- **Problem requirements**: If a line in the data below holds the word "kiếm", copy it.

- **Data to examine**:

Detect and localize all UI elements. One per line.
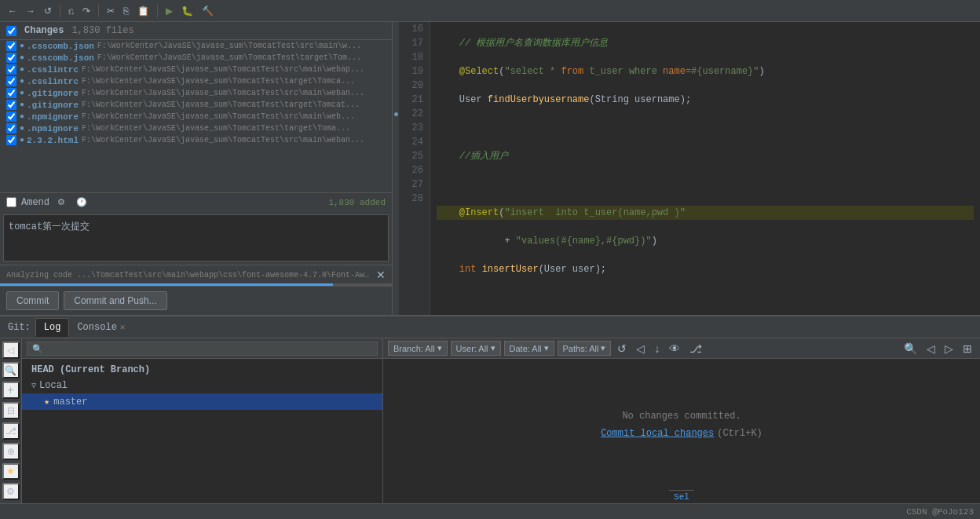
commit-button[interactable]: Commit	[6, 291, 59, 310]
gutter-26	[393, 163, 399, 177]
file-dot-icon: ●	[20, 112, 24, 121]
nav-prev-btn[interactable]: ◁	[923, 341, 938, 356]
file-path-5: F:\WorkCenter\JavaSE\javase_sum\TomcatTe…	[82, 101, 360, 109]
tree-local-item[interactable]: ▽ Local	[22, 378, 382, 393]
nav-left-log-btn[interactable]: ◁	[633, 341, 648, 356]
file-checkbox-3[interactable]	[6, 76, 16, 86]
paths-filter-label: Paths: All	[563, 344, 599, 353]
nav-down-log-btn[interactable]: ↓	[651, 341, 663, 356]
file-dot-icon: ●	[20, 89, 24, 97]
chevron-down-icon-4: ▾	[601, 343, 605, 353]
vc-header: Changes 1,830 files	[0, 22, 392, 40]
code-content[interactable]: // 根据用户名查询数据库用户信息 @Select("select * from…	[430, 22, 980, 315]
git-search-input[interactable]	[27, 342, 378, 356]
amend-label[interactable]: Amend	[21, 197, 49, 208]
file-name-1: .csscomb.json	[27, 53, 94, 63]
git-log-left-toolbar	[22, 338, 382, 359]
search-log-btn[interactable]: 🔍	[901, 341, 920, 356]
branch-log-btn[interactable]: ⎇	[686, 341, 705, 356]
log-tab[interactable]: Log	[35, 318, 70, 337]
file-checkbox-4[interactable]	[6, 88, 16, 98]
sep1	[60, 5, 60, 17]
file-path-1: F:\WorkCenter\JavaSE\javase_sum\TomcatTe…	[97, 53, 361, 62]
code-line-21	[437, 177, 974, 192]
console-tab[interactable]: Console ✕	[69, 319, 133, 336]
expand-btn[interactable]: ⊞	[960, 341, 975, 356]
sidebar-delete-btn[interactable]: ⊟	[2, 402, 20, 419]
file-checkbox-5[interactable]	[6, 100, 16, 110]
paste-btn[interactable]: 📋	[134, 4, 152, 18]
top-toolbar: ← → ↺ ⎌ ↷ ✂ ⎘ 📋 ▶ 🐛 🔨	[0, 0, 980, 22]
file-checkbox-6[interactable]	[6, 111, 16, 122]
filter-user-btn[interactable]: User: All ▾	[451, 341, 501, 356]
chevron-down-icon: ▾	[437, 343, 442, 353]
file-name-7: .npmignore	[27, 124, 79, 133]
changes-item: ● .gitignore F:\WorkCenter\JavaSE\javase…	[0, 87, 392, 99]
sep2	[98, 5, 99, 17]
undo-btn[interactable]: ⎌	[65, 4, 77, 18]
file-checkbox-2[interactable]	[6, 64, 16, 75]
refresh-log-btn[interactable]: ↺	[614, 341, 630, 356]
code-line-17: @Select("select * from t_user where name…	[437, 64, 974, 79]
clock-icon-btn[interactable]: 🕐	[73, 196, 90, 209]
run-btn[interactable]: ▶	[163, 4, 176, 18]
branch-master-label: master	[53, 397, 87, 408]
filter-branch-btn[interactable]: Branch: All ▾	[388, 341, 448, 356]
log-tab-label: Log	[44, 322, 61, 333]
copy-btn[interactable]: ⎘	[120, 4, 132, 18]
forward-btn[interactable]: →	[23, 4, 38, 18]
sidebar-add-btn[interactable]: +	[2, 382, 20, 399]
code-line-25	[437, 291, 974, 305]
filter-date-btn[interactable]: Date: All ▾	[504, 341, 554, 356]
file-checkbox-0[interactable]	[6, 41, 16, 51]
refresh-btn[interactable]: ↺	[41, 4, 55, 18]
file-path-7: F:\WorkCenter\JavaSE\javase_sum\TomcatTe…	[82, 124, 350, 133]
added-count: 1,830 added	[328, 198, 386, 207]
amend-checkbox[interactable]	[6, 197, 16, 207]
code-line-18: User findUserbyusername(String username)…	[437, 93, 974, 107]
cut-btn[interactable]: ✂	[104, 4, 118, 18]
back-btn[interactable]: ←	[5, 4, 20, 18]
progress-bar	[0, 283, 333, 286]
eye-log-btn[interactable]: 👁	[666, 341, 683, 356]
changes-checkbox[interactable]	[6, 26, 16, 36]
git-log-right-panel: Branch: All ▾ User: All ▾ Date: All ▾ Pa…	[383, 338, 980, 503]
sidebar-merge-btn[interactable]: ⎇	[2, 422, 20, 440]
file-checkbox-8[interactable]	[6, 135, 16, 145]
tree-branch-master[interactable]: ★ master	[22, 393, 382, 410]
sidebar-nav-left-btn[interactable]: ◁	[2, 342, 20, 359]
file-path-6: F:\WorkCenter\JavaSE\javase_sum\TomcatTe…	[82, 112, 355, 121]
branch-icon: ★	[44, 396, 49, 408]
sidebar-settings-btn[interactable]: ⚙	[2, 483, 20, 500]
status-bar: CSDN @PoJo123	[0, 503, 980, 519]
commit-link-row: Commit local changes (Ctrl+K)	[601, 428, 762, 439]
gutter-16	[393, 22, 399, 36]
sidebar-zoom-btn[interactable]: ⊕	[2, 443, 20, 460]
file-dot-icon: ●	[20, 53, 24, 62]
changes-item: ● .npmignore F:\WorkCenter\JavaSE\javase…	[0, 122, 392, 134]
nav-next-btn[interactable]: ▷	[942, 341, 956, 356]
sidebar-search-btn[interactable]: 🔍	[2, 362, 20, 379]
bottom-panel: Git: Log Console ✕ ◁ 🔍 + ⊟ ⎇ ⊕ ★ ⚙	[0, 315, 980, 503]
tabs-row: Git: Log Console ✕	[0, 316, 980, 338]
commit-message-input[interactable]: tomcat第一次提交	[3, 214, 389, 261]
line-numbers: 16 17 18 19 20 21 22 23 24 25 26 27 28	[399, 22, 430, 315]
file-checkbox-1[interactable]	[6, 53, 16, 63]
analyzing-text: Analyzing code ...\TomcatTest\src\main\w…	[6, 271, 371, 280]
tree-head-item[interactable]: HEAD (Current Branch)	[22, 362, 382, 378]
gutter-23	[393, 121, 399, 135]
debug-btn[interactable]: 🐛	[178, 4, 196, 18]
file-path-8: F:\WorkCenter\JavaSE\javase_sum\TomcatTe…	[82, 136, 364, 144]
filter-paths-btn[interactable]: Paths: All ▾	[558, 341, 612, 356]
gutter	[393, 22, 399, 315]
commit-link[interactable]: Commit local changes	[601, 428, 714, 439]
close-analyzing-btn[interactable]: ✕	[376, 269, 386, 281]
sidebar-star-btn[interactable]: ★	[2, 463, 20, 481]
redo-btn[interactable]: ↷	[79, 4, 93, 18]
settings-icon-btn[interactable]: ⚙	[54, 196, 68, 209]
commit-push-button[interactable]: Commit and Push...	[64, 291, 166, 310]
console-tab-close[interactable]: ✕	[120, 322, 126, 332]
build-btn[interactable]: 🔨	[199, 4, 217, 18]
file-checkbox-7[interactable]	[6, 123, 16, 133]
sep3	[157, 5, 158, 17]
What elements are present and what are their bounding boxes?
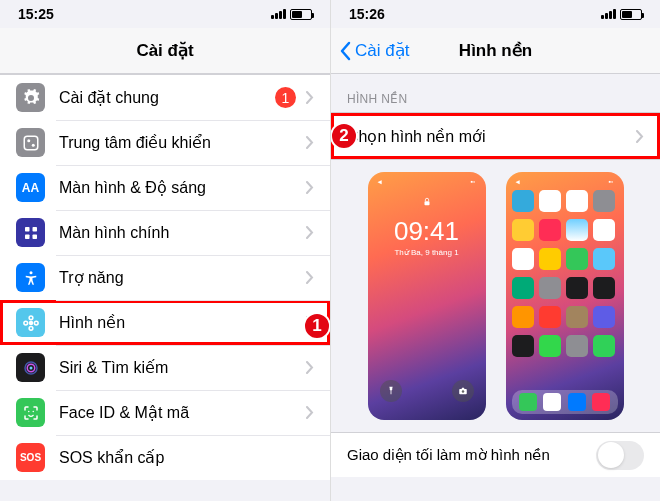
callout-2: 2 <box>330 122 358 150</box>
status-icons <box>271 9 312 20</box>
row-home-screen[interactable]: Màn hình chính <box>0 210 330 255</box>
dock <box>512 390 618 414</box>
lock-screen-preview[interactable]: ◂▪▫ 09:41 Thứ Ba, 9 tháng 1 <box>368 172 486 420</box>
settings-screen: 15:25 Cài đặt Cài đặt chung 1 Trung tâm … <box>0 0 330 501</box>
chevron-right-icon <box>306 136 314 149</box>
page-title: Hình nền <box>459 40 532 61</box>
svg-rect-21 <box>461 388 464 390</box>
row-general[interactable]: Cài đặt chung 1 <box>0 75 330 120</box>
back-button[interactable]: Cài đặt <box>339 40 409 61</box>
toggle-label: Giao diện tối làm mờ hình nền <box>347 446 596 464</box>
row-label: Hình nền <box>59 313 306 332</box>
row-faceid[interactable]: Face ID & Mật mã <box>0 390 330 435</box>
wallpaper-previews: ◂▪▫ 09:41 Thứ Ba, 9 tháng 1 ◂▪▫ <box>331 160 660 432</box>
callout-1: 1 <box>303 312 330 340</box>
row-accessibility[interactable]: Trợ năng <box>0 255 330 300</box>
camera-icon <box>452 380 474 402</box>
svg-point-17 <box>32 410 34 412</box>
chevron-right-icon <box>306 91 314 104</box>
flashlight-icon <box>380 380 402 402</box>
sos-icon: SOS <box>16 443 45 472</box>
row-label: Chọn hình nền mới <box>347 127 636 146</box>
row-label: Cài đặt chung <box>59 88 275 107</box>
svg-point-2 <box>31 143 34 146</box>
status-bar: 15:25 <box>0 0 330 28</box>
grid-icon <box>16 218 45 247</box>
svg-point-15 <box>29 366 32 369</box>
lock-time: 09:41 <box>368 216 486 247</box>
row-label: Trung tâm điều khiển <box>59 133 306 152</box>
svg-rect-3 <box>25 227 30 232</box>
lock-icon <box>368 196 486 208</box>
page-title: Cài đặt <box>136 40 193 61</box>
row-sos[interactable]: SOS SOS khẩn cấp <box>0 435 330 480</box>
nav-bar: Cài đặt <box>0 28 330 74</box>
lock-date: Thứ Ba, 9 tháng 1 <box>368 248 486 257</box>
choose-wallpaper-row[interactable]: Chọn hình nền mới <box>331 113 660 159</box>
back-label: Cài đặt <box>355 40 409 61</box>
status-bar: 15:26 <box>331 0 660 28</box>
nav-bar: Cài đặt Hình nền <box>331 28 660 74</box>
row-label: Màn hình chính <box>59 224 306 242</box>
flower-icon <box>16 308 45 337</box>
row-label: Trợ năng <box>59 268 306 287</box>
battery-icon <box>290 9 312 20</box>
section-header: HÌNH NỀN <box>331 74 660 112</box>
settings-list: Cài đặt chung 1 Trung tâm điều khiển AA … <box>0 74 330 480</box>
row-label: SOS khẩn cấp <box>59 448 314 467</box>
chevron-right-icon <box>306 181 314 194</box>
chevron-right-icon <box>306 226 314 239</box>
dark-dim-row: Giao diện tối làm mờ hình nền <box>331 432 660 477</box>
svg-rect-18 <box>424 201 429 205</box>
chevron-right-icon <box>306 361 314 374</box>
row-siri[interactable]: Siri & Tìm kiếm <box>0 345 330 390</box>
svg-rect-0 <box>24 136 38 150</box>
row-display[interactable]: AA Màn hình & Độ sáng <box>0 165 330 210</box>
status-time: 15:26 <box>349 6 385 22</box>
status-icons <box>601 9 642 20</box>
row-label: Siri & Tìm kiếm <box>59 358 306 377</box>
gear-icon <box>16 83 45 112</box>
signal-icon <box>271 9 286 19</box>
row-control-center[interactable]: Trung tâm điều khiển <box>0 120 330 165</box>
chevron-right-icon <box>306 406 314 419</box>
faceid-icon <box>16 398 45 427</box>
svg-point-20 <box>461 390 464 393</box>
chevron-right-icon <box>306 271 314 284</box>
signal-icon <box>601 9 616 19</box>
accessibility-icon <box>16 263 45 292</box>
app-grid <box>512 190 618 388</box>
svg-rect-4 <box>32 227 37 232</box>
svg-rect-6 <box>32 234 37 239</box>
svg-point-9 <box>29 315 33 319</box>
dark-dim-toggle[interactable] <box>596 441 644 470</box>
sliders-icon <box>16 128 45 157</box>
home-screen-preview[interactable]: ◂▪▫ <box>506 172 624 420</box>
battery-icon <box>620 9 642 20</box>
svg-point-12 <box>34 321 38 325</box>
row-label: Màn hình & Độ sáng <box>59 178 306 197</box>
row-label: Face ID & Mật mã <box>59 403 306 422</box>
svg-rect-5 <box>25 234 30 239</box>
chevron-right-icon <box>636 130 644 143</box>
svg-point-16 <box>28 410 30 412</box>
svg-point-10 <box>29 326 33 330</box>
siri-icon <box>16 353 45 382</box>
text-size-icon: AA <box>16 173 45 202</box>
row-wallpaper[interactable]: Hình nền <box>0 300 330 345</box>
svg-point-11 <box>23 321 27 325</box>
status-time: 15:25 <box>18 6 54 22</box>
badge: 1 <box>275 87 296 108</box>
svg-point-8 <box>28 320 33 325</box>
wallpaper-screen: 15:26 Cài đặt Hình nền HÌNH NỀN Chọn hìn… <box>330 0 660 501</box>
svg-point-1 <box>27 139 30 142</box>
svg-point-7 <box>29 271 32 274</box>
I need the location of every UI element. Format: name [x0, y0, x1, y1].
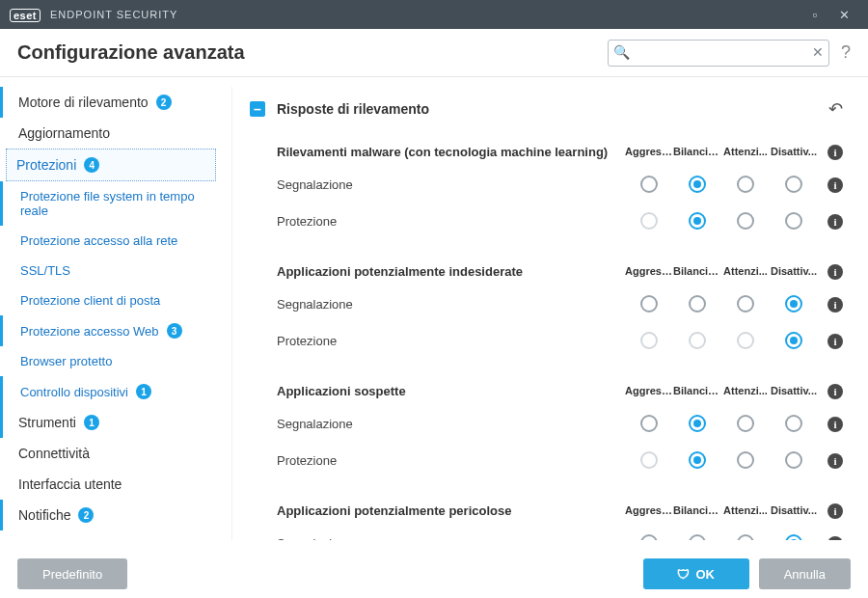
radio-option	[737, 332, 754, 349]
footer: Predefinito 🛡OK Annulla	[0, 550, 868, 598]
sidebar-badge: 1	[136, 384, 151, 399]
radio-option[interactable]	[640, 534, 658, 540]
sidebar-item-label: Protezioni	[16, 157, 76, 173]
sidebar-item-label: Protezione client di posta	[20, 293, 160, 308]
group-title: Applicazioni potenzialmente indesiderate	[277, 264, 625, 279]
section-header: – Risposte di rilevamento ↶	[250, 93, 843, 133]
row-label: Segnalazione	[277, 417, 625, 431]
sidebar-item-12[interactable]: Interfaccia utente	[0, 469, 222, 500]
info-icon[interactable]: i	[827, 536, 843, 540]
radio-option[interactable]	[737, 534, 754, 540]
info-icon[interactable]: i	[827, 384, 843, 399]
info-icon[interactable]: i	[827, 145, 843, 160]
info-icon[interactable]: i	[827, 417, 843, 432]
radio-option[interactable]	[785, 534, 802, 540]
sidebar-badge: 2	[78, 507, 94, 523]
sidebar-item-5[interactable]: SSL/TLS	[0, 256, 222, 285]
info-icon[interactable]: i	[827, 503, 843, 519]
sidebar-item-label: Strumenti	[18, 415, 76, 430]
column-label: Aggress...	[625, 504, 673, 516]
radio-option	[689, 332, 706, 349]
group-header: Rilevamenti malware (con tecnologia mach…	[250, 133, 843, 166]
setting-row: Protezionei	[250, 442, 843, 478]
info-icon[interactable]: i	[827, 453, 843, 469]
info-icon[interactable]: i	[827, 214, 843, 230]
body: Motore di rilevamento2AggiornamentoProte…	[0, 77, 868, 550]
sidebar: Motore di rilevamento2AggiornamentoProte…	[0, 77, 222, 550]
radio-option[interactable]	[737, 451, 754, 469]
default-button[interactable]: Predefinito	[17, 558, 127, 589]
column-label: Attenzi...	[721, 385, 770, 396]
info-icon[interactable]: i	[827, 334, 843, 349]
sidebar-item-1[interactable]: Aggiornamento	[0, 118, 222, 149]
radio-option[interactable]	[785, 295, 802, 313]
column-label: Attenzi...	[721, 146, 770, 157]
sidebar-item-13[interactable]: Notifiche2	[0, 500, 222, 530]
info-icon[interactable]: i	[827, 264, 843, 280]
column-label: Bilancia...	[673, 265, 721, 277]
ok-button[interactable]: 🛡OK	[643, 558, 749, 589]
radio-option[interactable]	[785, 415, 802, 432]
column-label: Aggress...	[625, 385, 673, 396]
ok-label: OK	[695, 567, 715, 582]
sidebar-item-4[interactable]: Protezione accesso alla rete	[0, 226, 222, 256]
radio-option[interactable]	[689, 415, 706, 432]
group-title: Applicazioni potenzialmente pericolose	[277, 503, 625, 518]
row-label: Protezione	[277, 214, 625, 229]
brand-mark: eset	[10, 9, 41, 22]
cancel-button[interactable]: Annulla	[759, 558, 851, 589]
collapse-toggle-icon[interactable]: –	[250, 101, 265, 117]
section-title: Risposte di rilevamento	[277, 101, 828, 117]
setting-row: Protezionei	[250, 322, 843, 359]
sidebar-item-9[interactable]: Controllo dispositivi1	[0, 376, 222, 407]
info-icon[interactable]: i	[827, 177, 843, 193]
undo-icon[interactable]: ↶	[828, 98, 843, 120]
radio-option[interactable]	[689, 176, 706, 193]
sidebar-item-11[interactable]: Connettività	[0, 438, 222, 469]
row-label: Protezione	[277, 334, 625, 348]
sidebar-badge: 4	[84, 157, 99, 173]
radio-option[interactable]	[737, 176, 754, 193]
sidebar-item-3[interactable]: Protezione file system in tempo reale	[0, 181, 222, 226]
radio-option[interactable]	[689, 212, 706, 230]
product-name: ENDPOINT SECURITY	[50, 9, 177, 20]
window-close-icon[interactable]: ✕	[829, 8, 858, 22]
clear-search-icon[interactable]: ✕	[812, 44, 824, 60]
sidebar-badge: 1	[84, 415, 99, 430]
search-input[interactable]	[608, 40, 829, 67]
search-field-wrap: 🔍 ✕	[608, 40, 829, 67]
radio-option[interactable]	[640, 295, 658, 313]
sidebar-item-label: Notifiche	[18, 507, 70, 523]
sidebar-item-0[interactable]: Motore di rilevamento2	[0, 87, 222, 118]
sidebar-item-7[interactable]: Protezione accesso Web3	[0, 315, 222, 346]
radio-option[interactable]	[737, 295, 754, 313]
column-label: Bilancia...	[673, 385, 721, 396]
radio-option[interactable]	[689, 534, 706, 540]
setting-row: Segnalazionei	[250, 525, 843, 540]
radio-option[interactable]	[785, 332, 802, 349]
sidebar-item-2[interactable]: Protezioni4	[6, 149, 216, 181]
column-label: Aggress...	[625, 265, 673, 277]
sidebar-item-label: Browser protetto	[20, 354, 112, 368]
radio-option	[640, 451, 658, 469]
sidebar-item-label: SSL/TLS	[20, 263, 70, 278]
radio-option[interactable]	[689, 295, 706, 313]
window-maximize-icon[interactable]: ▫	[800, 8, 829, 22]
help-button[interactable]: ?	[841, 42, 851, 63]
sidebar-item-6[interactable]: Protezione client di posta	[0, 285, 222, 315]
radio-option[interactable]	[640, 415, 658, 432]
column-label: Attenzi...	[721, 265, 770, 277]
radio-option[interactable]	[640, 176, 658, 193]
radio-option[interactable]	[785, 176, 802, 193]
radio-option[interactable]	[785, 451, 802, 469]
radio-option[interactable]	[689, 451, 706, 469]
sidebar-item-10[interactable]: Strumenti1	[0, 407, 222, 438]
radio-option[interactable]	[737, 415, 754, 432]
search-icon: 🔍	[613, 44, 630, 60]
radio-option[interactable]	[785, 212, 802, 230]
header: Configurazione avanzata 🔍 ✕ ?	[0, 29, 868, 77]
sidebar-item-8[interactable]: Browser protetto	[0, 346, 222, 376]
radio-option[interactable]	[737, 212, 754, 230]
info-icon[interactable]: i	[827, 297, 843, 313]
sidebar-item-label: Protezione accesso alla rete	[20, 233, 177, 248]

- **Task output**:
row-siri[interactable]: Siri & Tìm kiếm <box>0 345 330 390</box>
row-label: Siri & Tìm kiếm <box>59 358 306 377</box>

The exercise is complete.